WWW2026

EcoTune: Edge-Cloud Collaborative Model Adaptation for Budget-Constrained On-Device SLM Personalization

Gong Chen, Mingkai Lin, Xiaobin Hong, Wenzhong Li, Sanglu Lu

Abstract

The rapid growth of web content has spurred the widespread adoption of on-device AI assistants powered by large language models (LLMs). However, deploying and personalizing these assistants in real-world environments remains challenging due to limited annotation budgets and scarce on-device fine-tuning resources. Existing edge–cloud collaboration frameworks typically rely on costly cloud-based supervision or perform full-layer finetuning, leading to inefficiencies in both computation and adaptation.
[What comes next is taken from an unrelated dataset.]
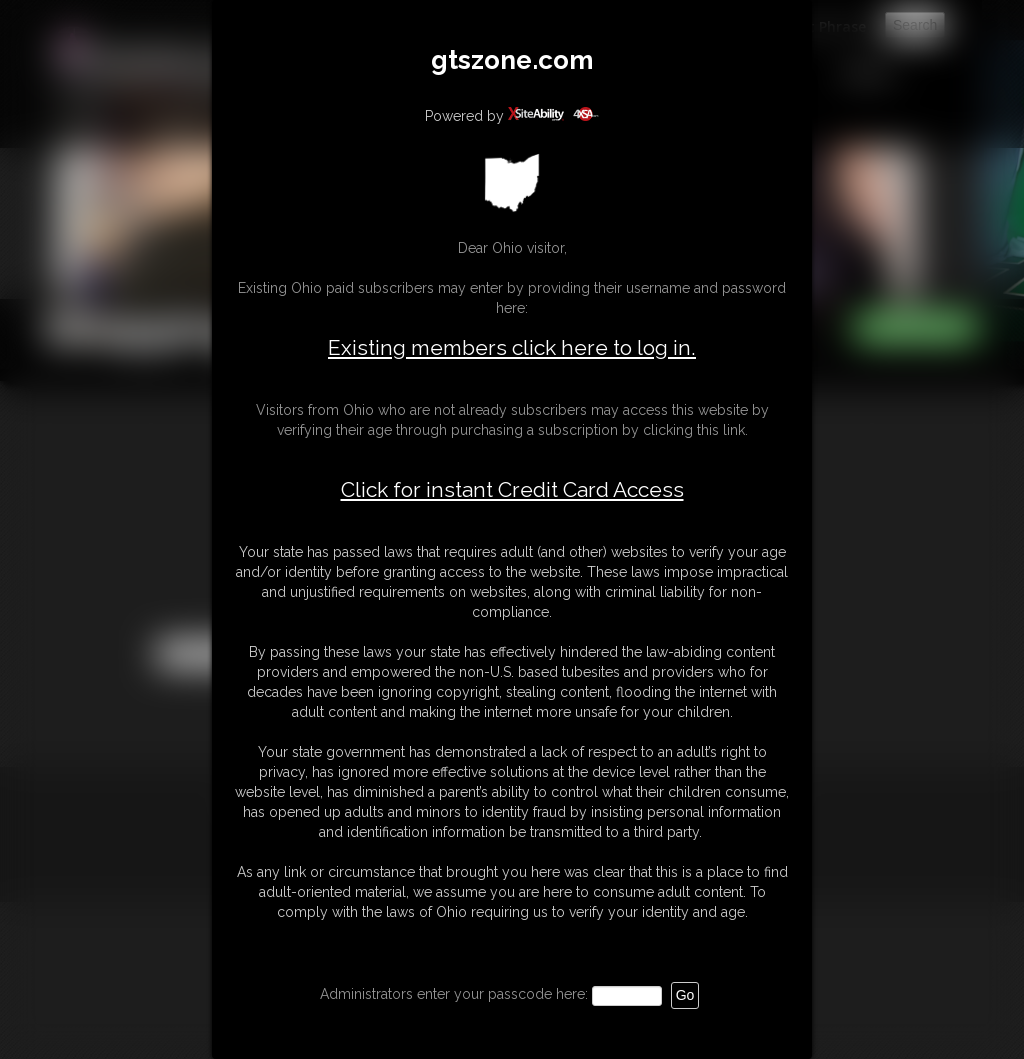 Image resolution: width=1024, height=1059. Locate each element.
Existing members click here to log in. (512, 347)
To address these limitations, we propose EcoTune, a budget-constrained framework for efficient edge–cloud collaborative adaptation. EcoTune jointly optimizes representative data selection for cloud annotation and selective on-device model adaptation within a unified closed-loop process. Specifically, it employs a multi-armed bandit–based strategy to identify highvalue user interactions for cloud supervision and a layer importance–driven adaptation mechanism to update only critical components of the small language model (SLM). This coordinated optimization enables dynamic, resource-efficient personalization under stringent annotation and tuning budgets. Experiments on real-world testbeds demonstrate that EcoTune achieves up to 20%-60% reduction in annotation costs and significantly lowers fine-tuning memory consumption compared to state-of-the-art baselines, providing a practical and scalable solution for personalized on-device LLMs.